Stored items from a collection
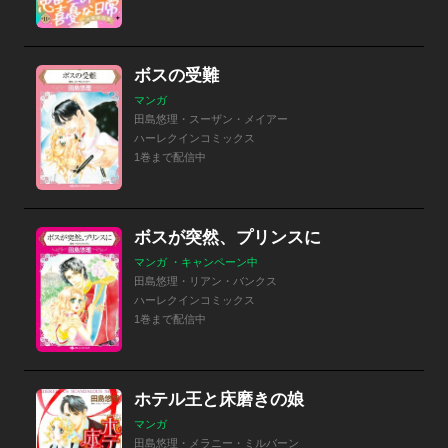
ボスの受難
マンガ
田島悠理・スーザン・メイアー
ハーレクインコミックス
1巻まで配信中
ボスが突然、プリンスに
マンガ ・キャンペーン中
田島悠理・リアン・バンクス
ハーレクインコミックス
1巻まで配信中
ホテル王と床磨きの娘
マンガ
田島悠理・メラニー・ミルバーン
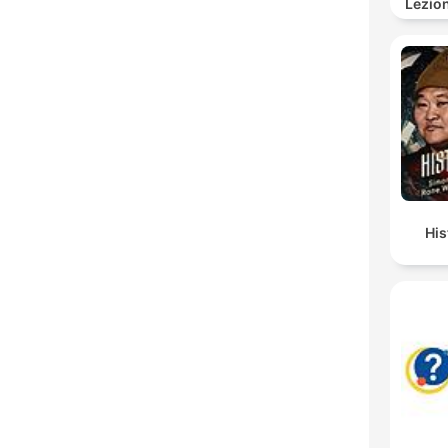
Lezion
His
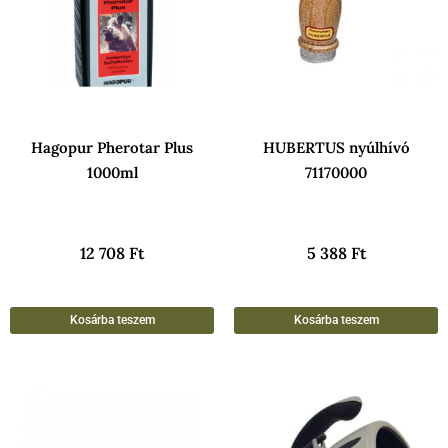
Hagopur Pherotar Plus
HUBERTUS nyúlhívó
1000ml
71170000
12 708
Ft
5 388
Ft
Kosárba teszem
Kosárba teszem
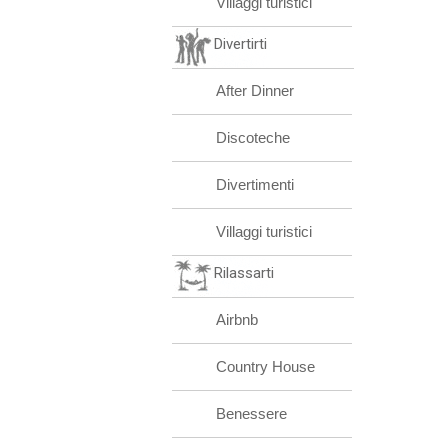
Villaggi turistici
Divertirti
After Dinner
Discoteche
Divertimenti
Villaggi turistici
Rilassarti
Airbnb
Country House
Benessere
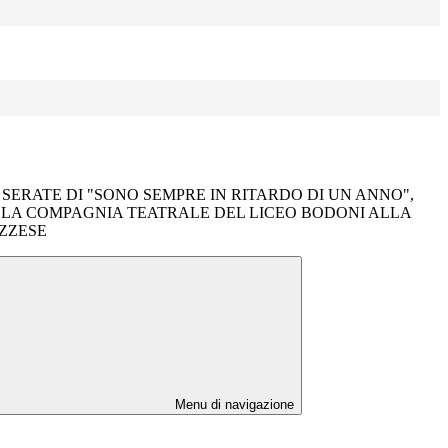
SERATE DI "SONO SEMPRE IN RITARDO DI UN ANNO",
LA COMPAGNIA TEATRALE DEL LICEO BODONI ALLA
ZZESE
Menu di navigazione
---
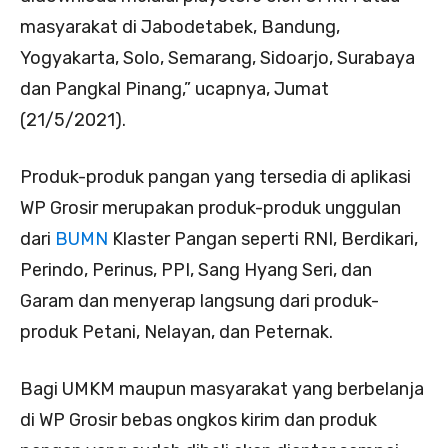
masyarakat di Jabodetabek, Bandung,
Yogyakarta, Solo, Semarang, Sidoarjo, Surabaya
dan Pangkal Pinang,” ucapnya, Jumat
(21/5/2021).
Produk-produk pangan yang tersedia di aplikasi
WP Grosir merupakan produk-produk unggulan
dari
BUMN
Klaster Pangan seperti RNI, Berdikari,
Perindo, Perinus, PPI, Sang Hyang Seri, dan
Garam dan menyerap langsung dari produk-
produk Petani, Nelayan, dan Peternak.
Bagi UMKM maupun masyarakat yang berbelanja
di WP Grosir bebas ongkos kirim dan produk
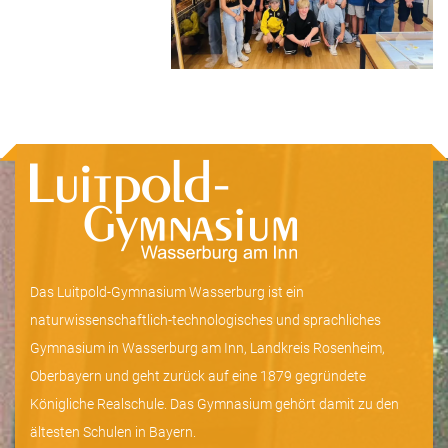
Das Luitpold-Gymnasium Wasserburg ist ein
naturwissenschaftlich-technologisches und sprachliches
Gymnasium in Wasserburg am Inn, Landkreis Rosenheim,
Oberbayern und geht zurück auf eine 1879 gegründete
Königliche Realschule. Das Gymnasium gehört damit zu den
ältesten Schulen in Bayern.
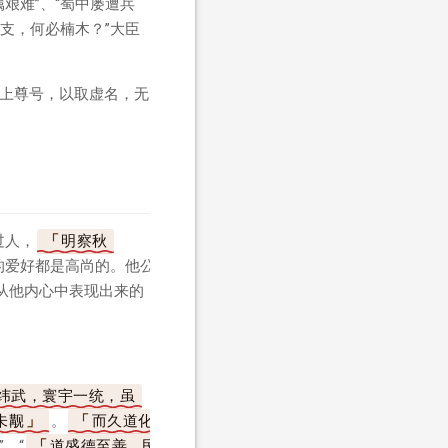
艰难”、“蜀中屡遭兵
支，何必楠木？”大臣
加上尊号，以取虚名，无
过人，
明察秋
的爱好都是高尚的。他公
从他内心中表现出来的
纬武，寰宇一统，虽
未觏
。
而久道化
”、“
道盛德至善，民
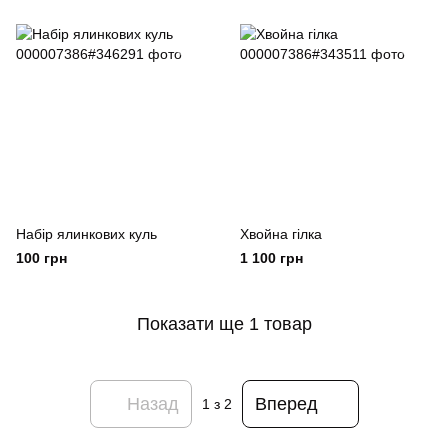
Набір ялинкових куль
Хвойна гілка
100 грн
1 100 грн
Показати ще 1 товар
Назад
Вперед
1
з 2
==
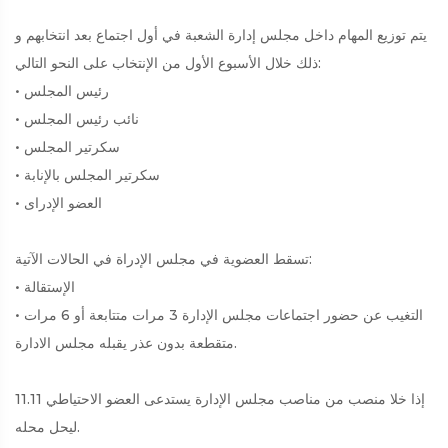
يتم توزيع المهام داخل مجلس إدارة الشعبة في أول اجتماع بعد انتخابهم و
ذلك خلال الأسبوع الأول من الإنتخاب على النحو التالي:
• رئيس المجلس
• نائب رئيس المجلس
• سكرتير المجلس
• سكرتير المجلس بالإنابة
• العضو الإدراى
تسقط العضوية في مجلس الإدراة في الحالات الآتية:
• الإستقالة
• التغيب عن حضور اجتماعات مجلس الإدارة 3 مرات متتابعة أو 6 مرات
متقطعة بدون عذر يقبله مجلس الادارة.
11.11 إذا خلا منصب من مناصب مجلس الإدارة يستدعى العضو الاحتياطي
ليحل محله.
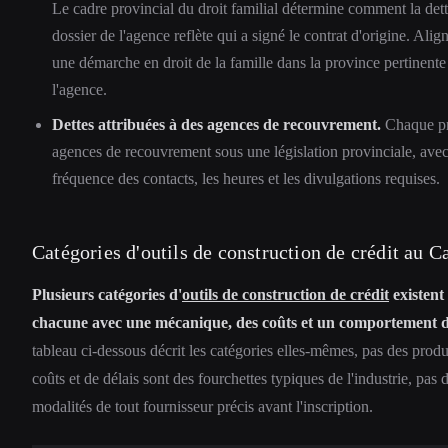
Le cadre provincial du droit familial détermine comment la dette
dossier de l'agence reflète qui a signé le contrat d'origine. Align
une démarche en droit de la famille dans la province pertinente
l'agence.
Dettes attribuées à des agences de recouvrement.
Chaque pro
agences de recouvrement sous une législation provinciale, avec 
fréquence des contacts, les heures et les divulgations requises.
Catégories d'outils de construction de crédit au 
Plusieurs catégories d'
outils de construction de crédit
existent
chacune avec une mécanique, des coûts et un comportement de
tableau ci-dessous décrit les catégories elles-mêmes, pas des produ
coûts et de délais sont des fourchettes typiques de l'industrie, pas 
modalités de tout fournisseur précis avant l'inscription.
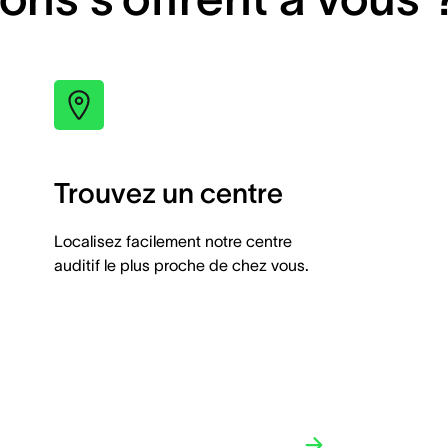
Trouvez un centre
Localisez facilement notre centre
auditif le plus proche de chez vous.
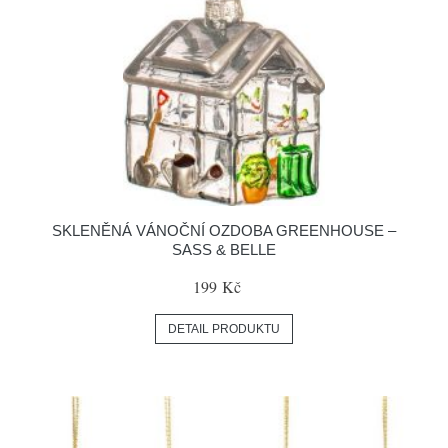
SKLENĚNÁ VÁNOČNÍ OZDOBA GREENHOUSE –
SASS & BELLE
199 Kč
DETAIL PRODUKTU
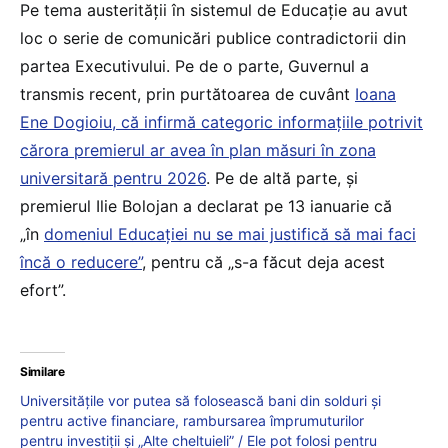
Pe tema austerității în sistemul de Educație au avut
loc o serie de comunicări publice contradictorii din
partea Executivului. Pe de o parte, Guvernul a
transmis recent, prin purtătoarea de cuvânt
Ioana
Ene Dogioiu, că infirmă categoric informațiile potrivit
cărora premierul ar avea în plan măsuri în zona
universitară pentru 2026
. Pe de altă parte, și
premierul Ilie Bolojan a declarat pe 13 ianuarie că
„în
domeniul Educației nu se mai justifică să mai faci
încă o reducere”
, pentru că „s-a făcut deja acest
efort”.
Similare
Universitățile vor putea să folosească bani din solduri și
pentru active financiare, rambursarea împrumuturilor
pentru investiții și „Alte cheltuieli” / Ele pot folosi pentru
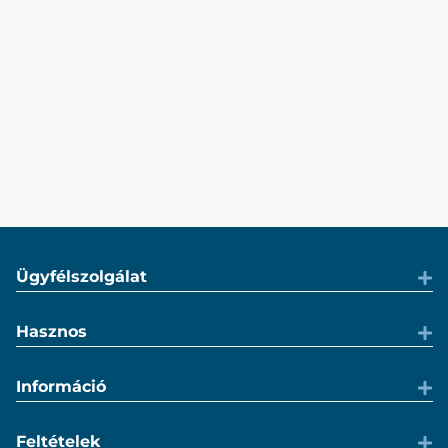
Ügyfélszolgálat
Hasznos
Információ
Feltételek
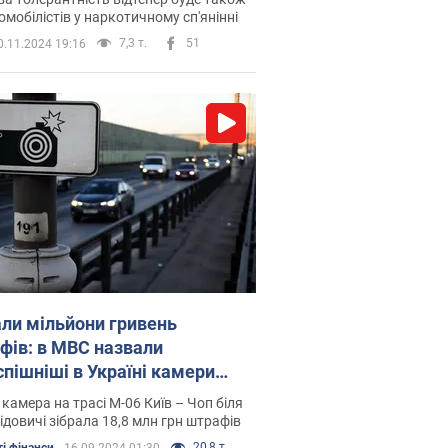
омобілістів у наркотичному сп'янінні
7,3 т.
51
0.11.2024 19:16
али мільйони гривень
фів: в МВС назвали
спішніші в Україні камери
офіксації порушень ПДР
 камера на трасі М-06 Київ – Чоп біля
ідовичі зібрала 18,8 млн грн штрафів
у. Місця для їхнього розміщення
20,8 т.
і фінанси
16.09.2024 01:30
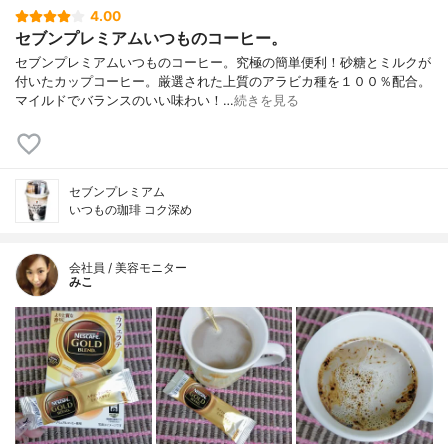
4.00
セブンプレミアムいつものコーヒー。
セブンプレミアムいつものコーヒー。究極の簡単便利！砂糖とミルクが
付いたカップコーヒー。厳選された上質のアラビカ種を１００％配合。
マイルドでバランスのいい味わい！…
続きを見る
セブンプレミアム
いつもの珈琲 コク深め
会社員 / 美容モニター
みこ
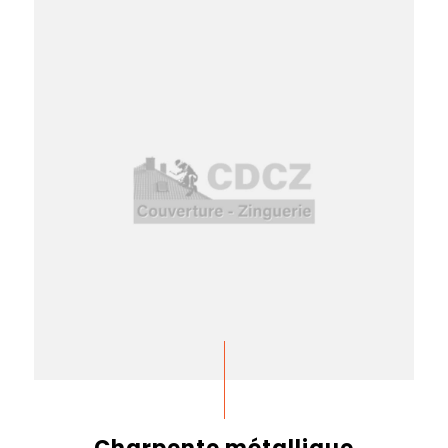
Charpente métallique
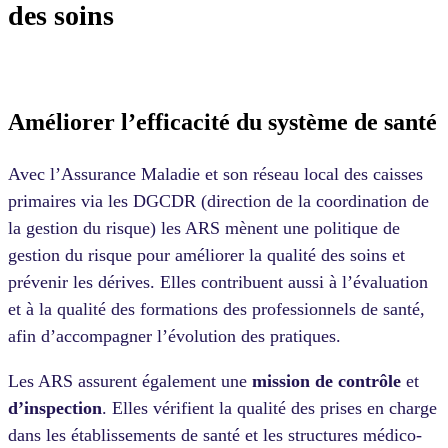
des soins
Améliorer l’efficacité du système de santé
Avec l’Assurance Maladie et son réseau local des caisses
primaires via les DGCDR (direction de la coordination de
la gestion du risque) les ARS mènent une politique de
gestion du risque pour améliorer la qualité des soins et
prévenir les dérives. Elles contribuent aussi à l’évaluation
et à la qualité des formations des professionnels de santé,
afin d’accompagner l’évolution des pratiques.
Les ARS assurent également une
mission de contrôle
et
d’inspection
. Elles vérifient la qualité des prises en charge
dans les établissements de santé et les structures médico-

The problem.
From the records above, copy every line that holds the word "santé".

Answer section.
Améliorer l’efficacité du système de santé
et à la qualité des formations des professionnels de santé,
dans les établissements de santé et les structures médico-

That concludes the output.